Some authors stick to a certain genre: thrillers, historical fiction, sci-fi, fantasy. SJ Schwaidelson has found a different sort of niche as her genre of choice: Strong women.

The Mendota Heights author has published her third novel The Pomegranate, a historical fiction novel centered around Batsheva Hagiz, the spirited daughter of a Jewish rug merchant dynasty in the city of Málaga, Spain, in the 12th century.

“The character of this girl has stayed with me for years,” Schwaidelson said. “I began to write her and flesh her out. And it became The Pomegranate.”

Schwaidelson is having a book reading and signing at Beth Jacob Congregation on Nov. 9, from 7-8:30 p.m. 

Schwaidelson said that the idea of a strong woman leading character in a 12th-century novel was not a stretch for the time period.

“This is the time Eleanor of Aquitaine, who appears in the book, and who was running England, over the advice of everybody else while her son Richard, the Lionheart was in Palestine in the crusade,” she said. “Other women are running duchies. And the women of trading families were the ones who really did the business because men couldn’t go into the harem. They couldn’t go into a serail or seraglio. It’s not uncommon for Jewish women from that period from the trading families to be polyglots, to be able to keep records, to be able to sell, to be able to run the business. They are partners in that time.

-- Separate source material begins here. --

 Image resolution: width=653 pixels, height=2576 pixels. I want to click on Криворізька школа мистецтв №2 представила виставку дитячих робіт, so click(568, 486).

“The women behind the curtain are the powers behind life.”

The story is of Batsheva Hagiz going to meet the husband she has picked for herself, with her father’s blessing, and getting snatched on the caravan ride.

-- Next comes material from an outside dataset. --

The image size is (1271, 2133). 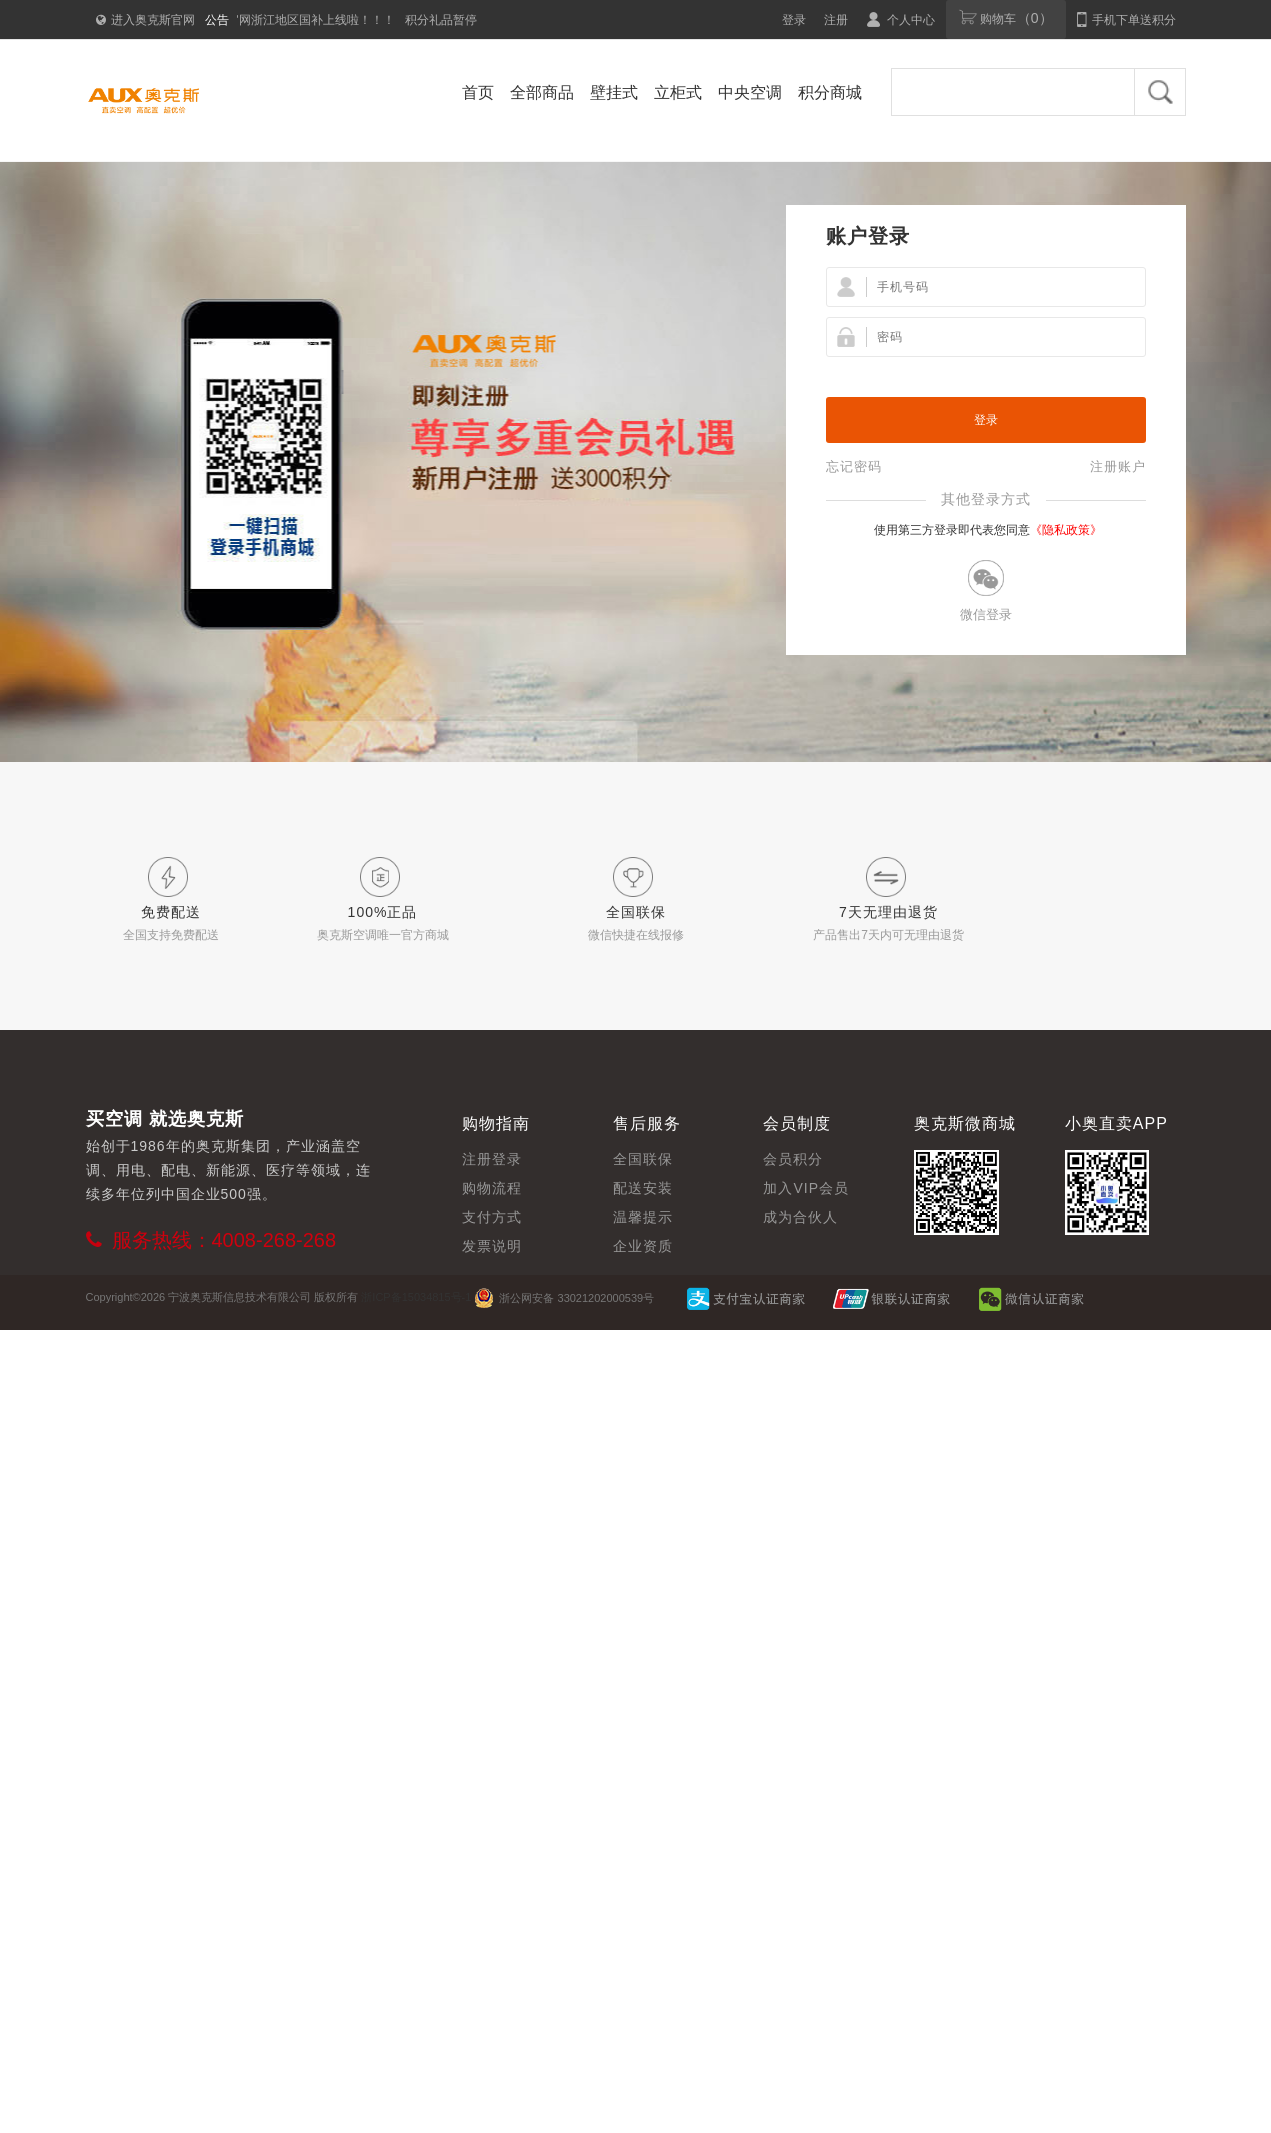 What do you see at coordinates (492, 1246) in the screenshot?
I see `发票说明` at bounding box center [492, 1246].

“It’s the story of her decision to survive. And then, if that’s not enough, to take on the world, in her terms,” Schwaidelson said. “It’s the arc of a girl becoming a woman. But more importantly, it’s a woman who figures out how to run the world.”

Schwaidelson’s first two books cover vastly different parts of the planet — and elsewhere. Her first novel, Dream Dancer takes place in a remote part of northern Chile, while Lingua Galactic is a science fiction novel that was jokingly dubbed “Jews In Space.”

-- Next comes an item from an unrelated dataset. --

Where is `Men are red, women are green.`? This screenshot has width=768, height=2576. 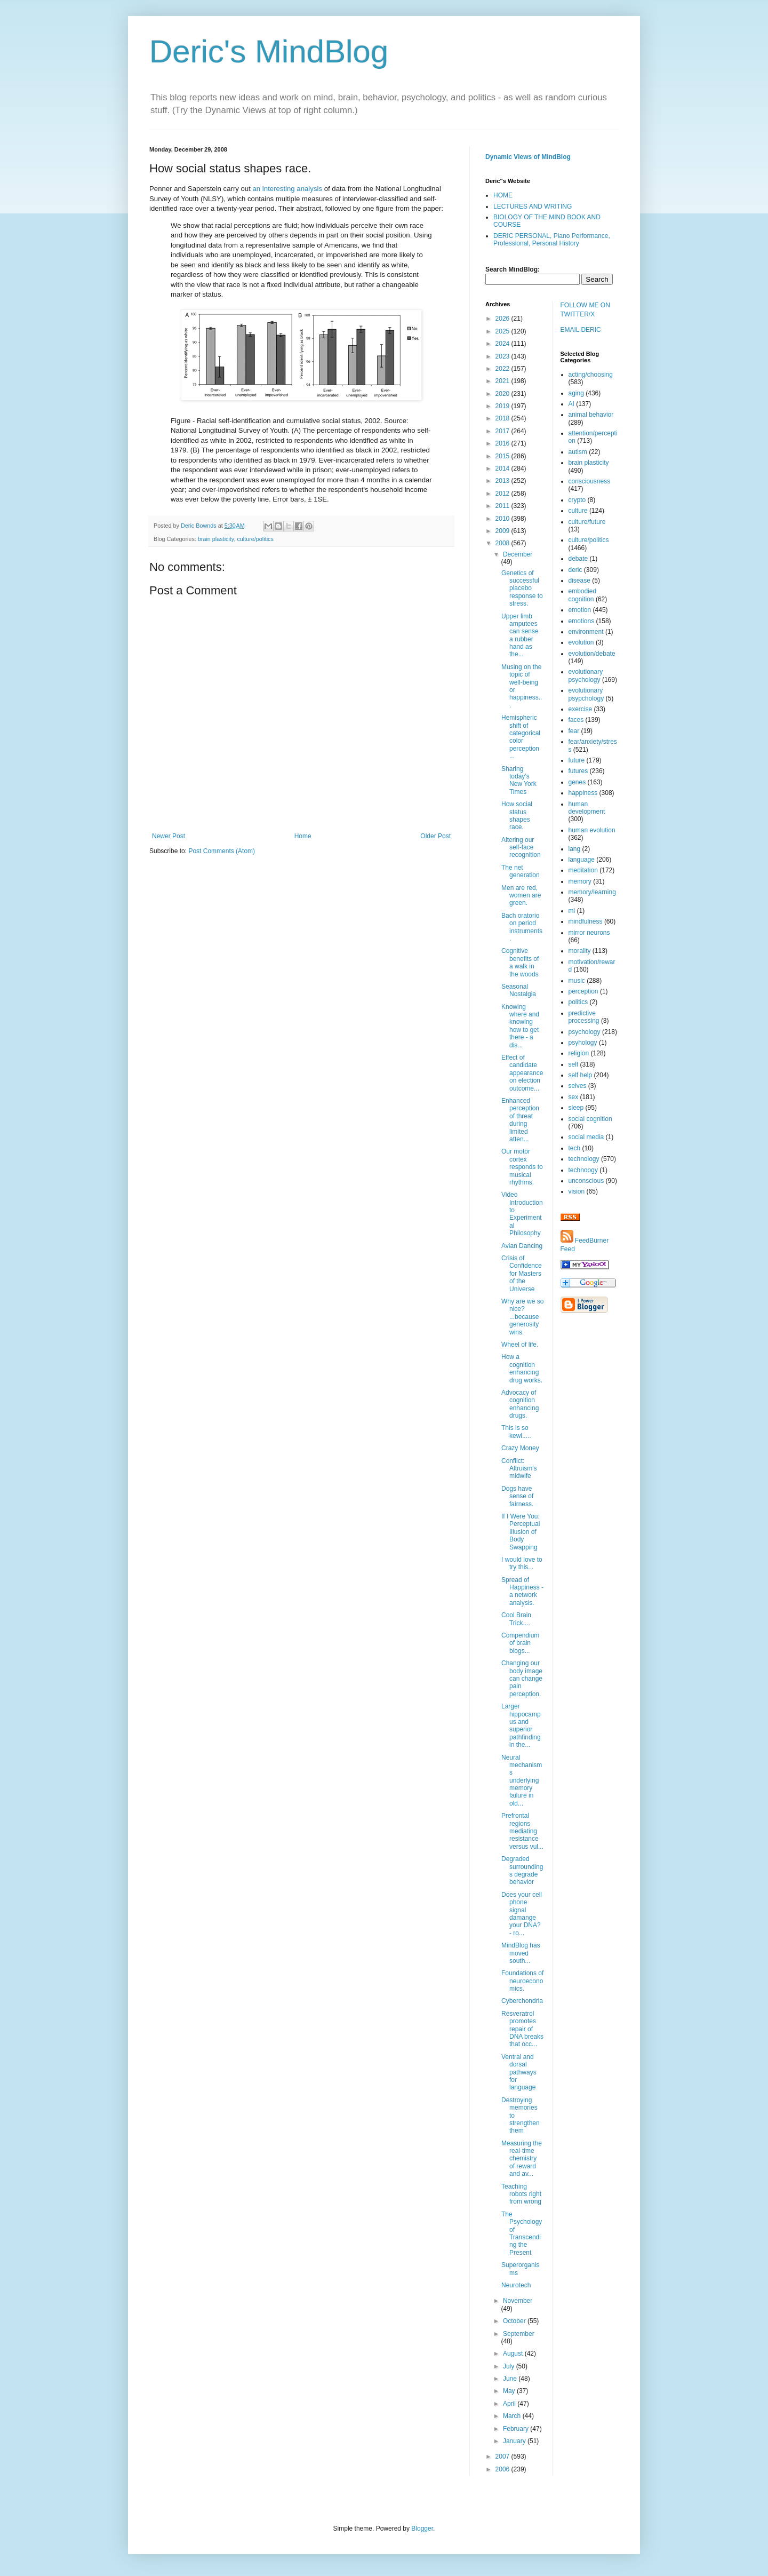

Writing science fiction was a challenge from her late husband, who was an avid sci-fi reader.

“He had handed me a book and said, the writing is terrible, but the story is really good,” she said. “I read it and I threw it back at him. He gave me the look. And he said, ‘If you are so (freakin’) smart, write your own science fiction book. So I did. Ten days later, I handed him a manuscript.”

Lingua had been a hit amongst their friends, and after her husband passed away, the friends strongly encouraged her to clean it up and get it published. 

“I said no, and they said, ‘No, no, we’re telling you, you are going to clean it up. And we’re going to edit it, and we’re going to do it.’ And we did. And it has sold well.”

Her fourth book, which she said is three-quarters done but is getting heavily edited because it is really complicated.

“It’s about an arts lawyer,” she said. “Chestnut Cambronne is heavily invested in this book because I keep hitting up their lawyers for help.”

Schwaidelson came to novel writing after years as a playwright writing children’s plays for 30 years, and lets the character drive the story. 

“I’ve heard other authors say this, and it is true for me, that my characters live in my head,” she said. “And they have a really nasty habit of sitting on my shoulder when I’m driving. And they say, ‘Have I got a story for you?’ Once the characters start to talk, in many ways, I’m the recording device.”